- EXERCISE GOAL -
Identify each line in the records below that contains the word "Рефлексотерапевты", and copy it.
*** Opening DATA FOR THIS EXERCISE ***
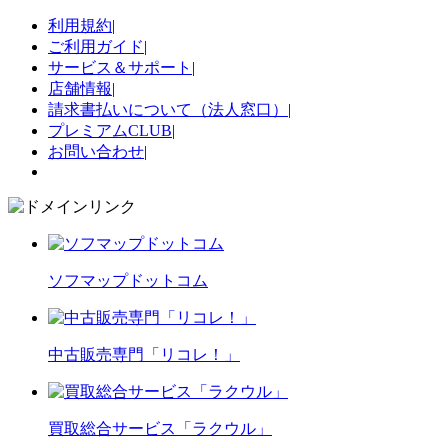
利用規約
|
ご利用ガイド
|
サービス＆サポート
|
店舗情報
|
請求書払いについて（法人窓口）
|
プレミアムCLUB
|
お問い合わせ
|
ソフマップドットコム
中古販売専門「リコレ！」
買取総合サービス「ラクウル」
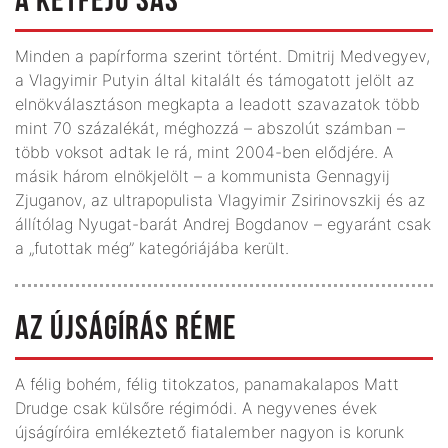
A KÉTFEJŰ SAS
Minden a papírforma szerint történt. Dmitrij Medvegyev,
a Vlagyimir Putyin által kitalált és támogatott jelölt az
elnökválasztáson megkapta a leadott szavazatok több
mint 70 százalékát, méghozzá – abszolút számban –
több voksot adtak le rá, mint 2004-ben elődjére. A
másik három elnökjelölt – a kommunista Gennagyij
Zjuganov, az ultrapopulista Vlagyimir Zsirinovszkij és az
állítólag Nyugat-barát Andrej Bogdanov – egyaránt csak
a „futottak még” kategóriájába került.
AZ ÚJSÁGÍRÁS RÉME
A félig bohém, félig titokzatos, panamakalapos Matt
Drudge csak külsőre régimódi. A negyvenes évek
újságíróira emlékeztető fiatalember nagyon is korunk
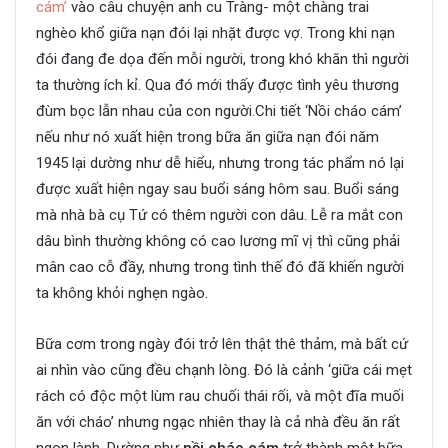
cám’
vào câu chuyện anh cu Tràng- một chàng trai
nghèo khổ giữa nạn đói lại nhặt được vợ. Trong khi nạn
đói đang đe dọa đến mỗi người, trong khó khăn thì người
ta thường ích kỉ. Qua đó mới thấy được tình yêu thương
đùm bọc lẫn nhau của con người.Chi tiết ‘Nồi cháo cám’
nếu như nó xuất hiện trong bữa ăn giữa nạn đói năm
1945 lại dường như dễ hiểu, nhưng trong tác phẩm nó lại
được xuất hiện ngay sau buổi sáng hôm sau. Buổi sáng
mà nhà bà cụ Tứ có thêm người con dâu. Lễ ra mắt con
dâu bình thường không có cao lương mĩ vị thì cũng phải
mân cao cỗ đầy, nhưng trong tình thế đó đã khiến người
ta không khỏi nghẹn ngào.
Bữa cơm trong ngày đói trở lên thật thê thảm, mà bất cứ
ai nhìn vào cũng đều chạnh lòng. Đó là cảnh ‘giữa cái mẹt
rách có độc một lùm rau chuối thái rối, và một đĩa muối
ăn với cháo’ nhưng ngạc nhiên thay là cả nhà đều ăn rất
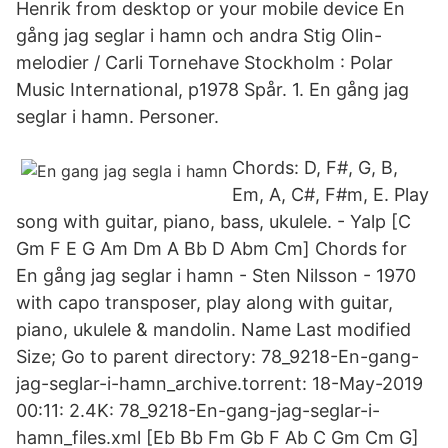
Henrik from desktop or your mobile device En
gång jag seglar i hamn och andra Stig Olin-
melodier / Carli Tornehave Stockholm : Polar
Music International, p1978 Spår. 1. En gång jag
seglar i hamn. Personer.
Chords: D, F#, G, B,
Em, A, C#, F#m, E. Play
song with guitar, piano, bass, ukulele. - Yalp [C
Gm F E G Am Dm A Bb D Abm Cm] Chords for
En gång jag seglar i hamn - Sten Nilsson - 1970
with capo transposer, play along with guitar,
piano, ukulele & mandolin. Name Last modified
Size; Go to parent directory: 78_9218-En-gang-
jag-seglar-i-hamn_archive.torrent: 18-May-2019
00:11: 2.4K: 78_9218-En-gang-jag-seglar-i-
hamn_files.xml [Eb Bb Fm Gb F Ab C Gm Cm G]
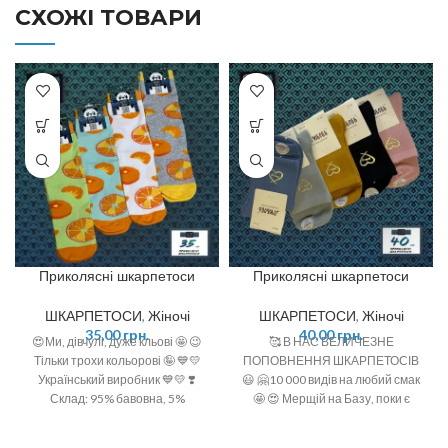
СХОЖІ ТОВАРИ
Приколясні шкарпетоси
Приколясні шкарпетоси
ШКАРПЕТОСИ
,
Жіночі
ШКАРПЕТОСИ
,
Жіночі
35,00
грн.
40,00
грн.
😍Ми, дівчулі, дуже кльові 🤩 😉
🥰 В НАС ВЕЛИЧЕЗНЕ
Тільки трохи кольорові 🤪 💙💛
ПОПОВНЕННЯ ШКАРПЕТОСІВ
Український виробник 💙💛 ❣️
😃 🤗10 000 видів на любий смак
Склад: 95% бавовна, 5%
🤩 😍 Мерщій на Базу, поки є
поліамід ❣️ Розмір: 36-40 (One
офігенний вибір 🤩 ❣️розміри: 36-
size)
40 (one size)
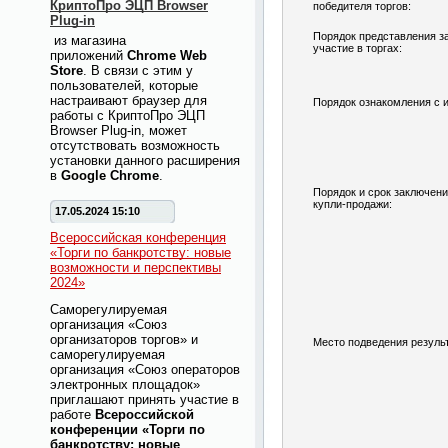
КриптоПро ЭЦП Browser
победителя торгов:
Plug-in
Порядок представления з
из магазина
участие в торгах:
приложений
Chrome Web
Store
. В связи с этим у
пользователей, которые
настраивают браузер для
Порядок ознакомления с 
работы с КриптоПро ЭЦП
Browser Plug-in, может
отсутствовать возможность
установки данного расширения
в
Google Chrome
.
Порядок и срок заключени
купли-продажи:
17.05.2024 15:10
Всероссийская конференция
«Торги по банкротству: новые
возможности и перспективы
2024»
Саморегулируемая
организация «Союз
организаторов торгов» и
Место подведения результ
саморегулируемая
организация «Союз операторов
электронных площадок»
приглашают принять участие в
работе
Всероссийской
конференции «Торги по
банкротству: новые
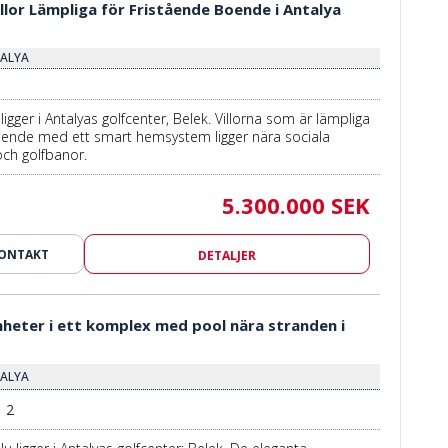
llor Lämpliga för Fristående Boende i Antalya
TALYA
 ligger i Antalyas golfcenter, Belek. Villorna som är lämpliga
oende med ett smart hemsystem ligger nära sociala
ch golfbanor.
5.300.000 SEK
KONTAKT
DETALJER
nheter i ett komplex med pool nära stranden i
TALYA
2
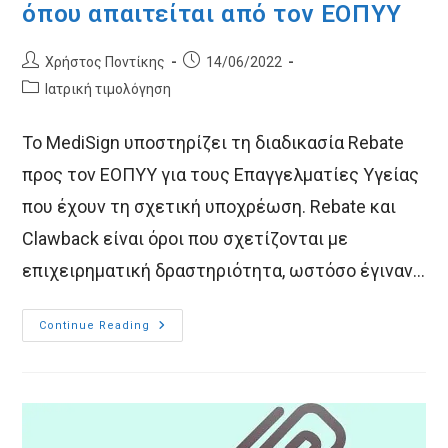
όπου απαιτείται από τον ΕΟΠΥΥ
Post
Post
Χρήστος Ποντίκης
14/06/2022
author:
published:
Post
Ιατρική τιμολόγηση
category:
Το MediSign υποστηρίζει τη διαδικασία Rebate
προς τον ΕΟΠΥΥ για τους Επαγγελματίες Υγείας
που έχουν τη σχετική υποχρέωση. Rebate και
Clawback είναι όροι που σχετίζονται με
επιχειρηματική δραστηριότητα, ωστόσο έγιναν…
Το
Continue Reading
MediSign
Υποστηρίζει
Rebate
Όπου
Απαιτείται
Από
Τον
ΕΟΠΥΥ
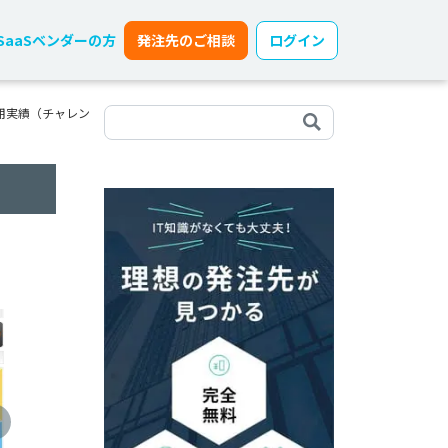
SaaSベンダーの方
発注先のご相談
ログイン
用実績（チャレン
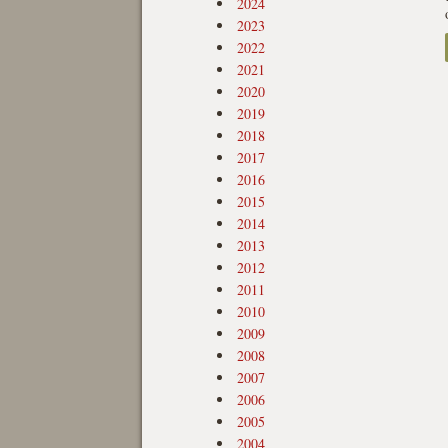
2024
2023
2022
2021
2020
2019
2018
2017
2016
2015
2014
2013
2012
2011
2010
2009
2008
2007
2006
2005
2004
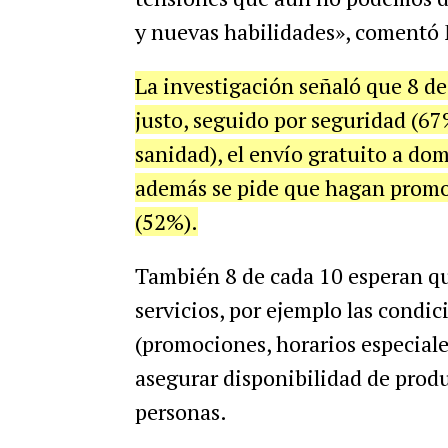
y nuevas habilidades», comentó 
La investigación señaló que 8 de
justo, seguido por seguridad (67
sanidad), el envío gratuito a do
además se pide que hagan promo
(52%).
También 8 de cada 10 esperan qu
servicios, por ejemplo las condic
(promociones, horarios especiales,
asegurar disponibilidad de produ
personas.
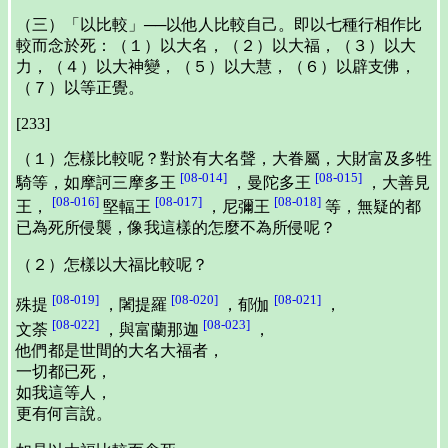
（三）「以比較」──以他人比較自己。即以七種行相作比
較而念於死：（１）以大名，（２）以大福，（３）以大
力，（４）以大神變，（５）以大慧，（６）以辟支佛，
（７）以等正覺。
[233]
（１）怎樣比較呢？對於有大名聲，大眷屬，大財富及多牲
[08-014]
[08-015]
騎等，如摩訶三摩多王
，曼陀多王
，大善見
[08-016]
[08-017]
[08-018]
王，
堅輻王
，尼彌王
等，無疑的都
已為死所侵襲，像我這樣的怎麼不為所侵呢？
（２）怎樣以大福比較呢？
[08-019]
[08-020]
[08-021]
殊提
，闍提羅
，郁伽
，
[08-022]
[08-023]
文荼
，與富蘭那迦
，
他們都是世間的大名大福者，
一切都已死，
如我這等人，
更有何言說。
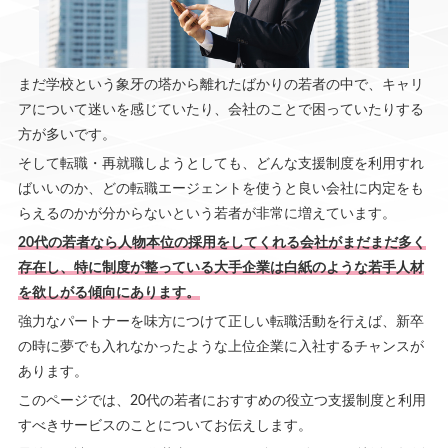
まだ学校という象牙の塔から離れたばかりの若者の中で、キャリ
アについて迷いを感じていたり、会社のことで困っていたりする
方が多いです。
そして転職・再就職しようとしても、どんな支援制度を利用すれ
ばいいのか、どの転職エージェントを使うと良い会社に内定をも
らえるのかが分からないという若者が非常に増えています。
20代の若者なら人物本位の採用をしてくれる会社がまだまだ多く
存在し、特に制度が整っている大手企業は白紙のような若手人材
を欲しがる傾向にあります。
強力なパートナーを味方につけて正しい転職活動を行えば、新卒
の時に夢でも入れなかったような上位企業に入社するチャンスが
あります。
このページでは、20代の若者におすすめの役立つ支援制度と利用
すべきサービスのことについてお伝えします。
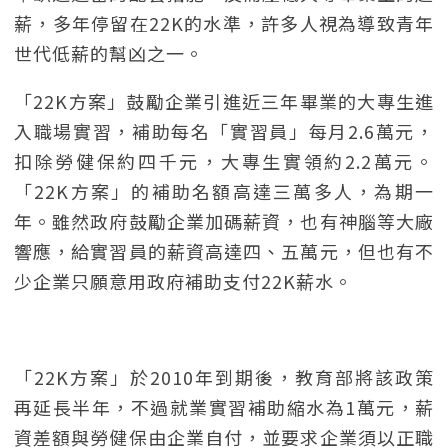
薪，多年停留在22K的水準，許多人視為導致青年
世代低薪的幫凶之一。
「22K方案」鼓勵企業引進近三年畢業的大專生進
入職場實習，補助每名「實習員」每月2.6萬元，
扣除勞健保約四千元，大專生實領約2.2萬元。
「22K方案」的補助名額高達三萬多人，為期一
年。雖然政府鼓勵企業加碼薪資，也有神腦等大廠
響應，給實習員的薪資高達四、五萬元，但也有不
少企業只願意用政府補助支付22K薪水。
「22K方案」於2010年到期後，教育部將該政策
再延長半年，不過就業實習補助縮水為1萬元，薪
資差額與勞健保由企業自付，並要求企業須以正職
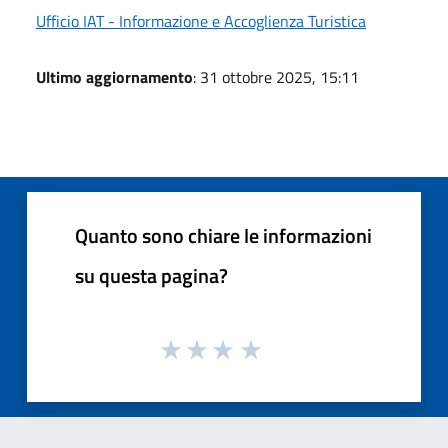
Ufficio IAT - Informazione e Accoglienza Turistica
Ultimo aggiornamento
: 31 ottobre 2025, 15:11
Quanto sono chiare le informazioni
su questa pagina?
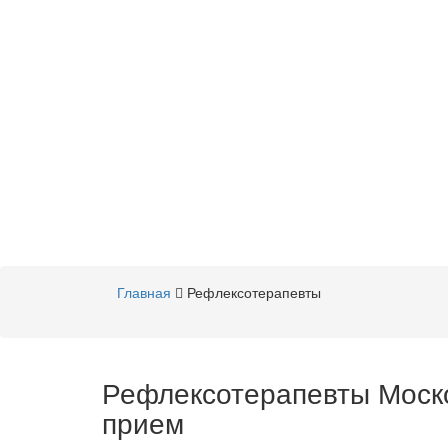
Главная
Рефлексотерапевты
Рефлексотерапевты Моско
прием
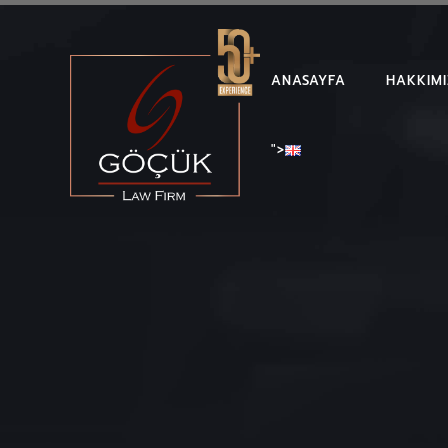
ANASAYFA
HAKKIM
">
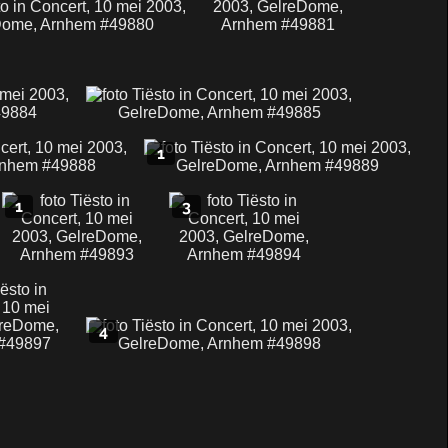
1
1
3
4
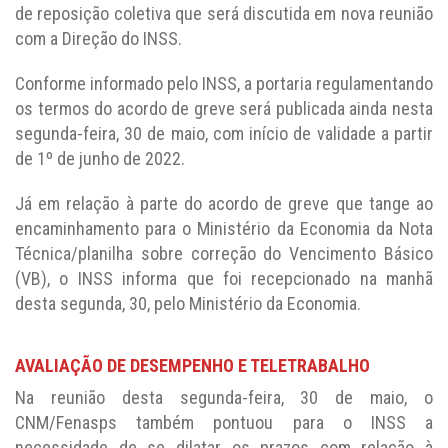
de reposição coletiva que será discutida em nova reunião
com a Direção do INSS.
Conforme informado pelo INSS, a portaria regulamentando
os termos do acordo de greve será publicada ainda nesta
segunda-feira, 30 de maio, com início de validade a partir
de 1º de junho de 2022.
Já em relação à parte do acordo de greve que tange ao
encaminhamento para o Ministério da Economia da Nota
Técnica/planilha sobre correção do Vencimento Básico
(VB), o INSS informa que foi recepcionado na manhã
desta segunda, 30, pelo Ministério da Economia.
AVALIAÇÃO DE DESEMPENHO E TELETRABALHO
Na reunião desta segunda-feira, 30 de maio, o
CNM/Fenasps também pontuou para o INSS a
necessidade de se dilatar os prazos com relação à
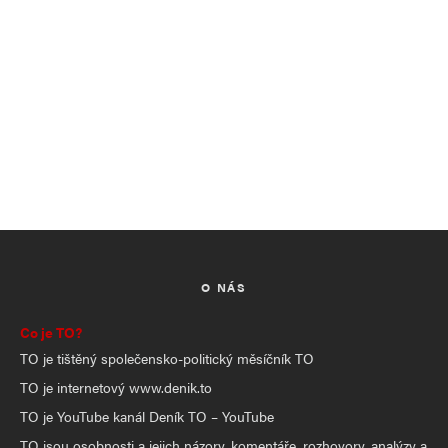
O NÁS
Co je TO?
TO je tištěný společensko-politický měsíčník TO
TO je internetový www.denik.to
TO je YouTube kanál Deník TO – YouTube
TO jsou osobnosti a jejich názory, komentáře, rozhovory, analýzy a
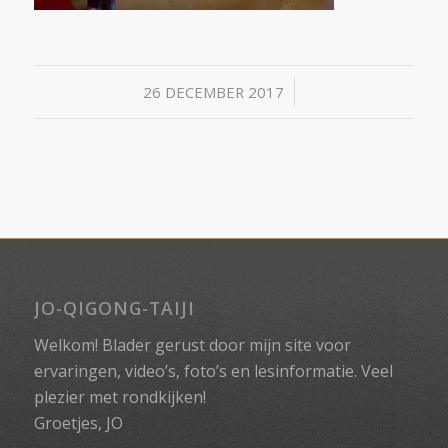
/
26 DECEMBER 2017
JO-QIGONG-TAIJI
Welkom! Blader gerust door mijn site voor
ervaringen, video’s, foto’s en lesinformatie. Veel
plezier met rondkijken!
Groetjes, JO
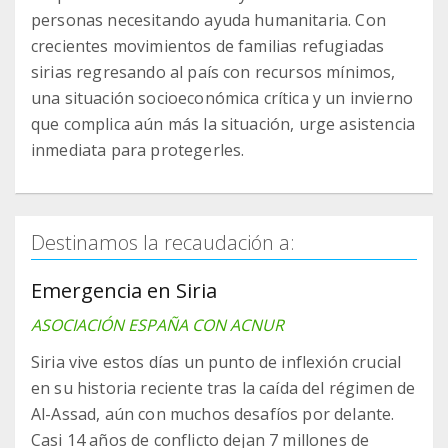
personas necesitando ayuda humanitaria. Con
crecientes movimientos de familias refugiadas
sirias regresando al país con recursos mínimos,
una situación socioeconómica crítica y un invierno
que complica aún más la situación, urge asistencia
inmediata para protegerles.
Destinamos la recaudación a:
Emergencia en Siria
ASOCIACIÓN ESPAÑA CON ACNUR
Siria vive estos días un punto de inflexión crucial
en su historia reciente tras la caída del régimen de
Al-Assad, aún con muchos desafíos por delante.
Casi 14 años de conflicto dejan 7 millones de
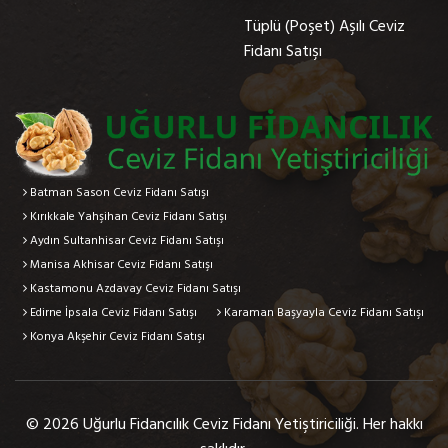
Tüplü (Poşet) Aşılı Ceviz
Fidanı Satışı
Batman Sason Ceviz Fidanı Satışı
Kırıkkale Yahşihan Ceviz Fidanı Satışı
Aydın Sultanhisar Ceviz Fidanı Satışı
Manisa Akhisar Ceviz Fidanı Satışı
Kastamonu Azdavay Ceviz Fidanı Satışı
Edirne İpsala Ceviz Fidanı Satışı
Karaman Başyayla Ceviz Fidanı Satışı
Konya Akşehir Ceviz Fidanı Satışı
© 2026 Uğurlu Fidancılık Ceviz Fidanı Yetiştiriciliği. Her hakkı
*** Closing DATA FOR THIS EXERCISE ***
- ANSWER SECTION -
Рефлексотерапевты
Рефлексотерапевты Моско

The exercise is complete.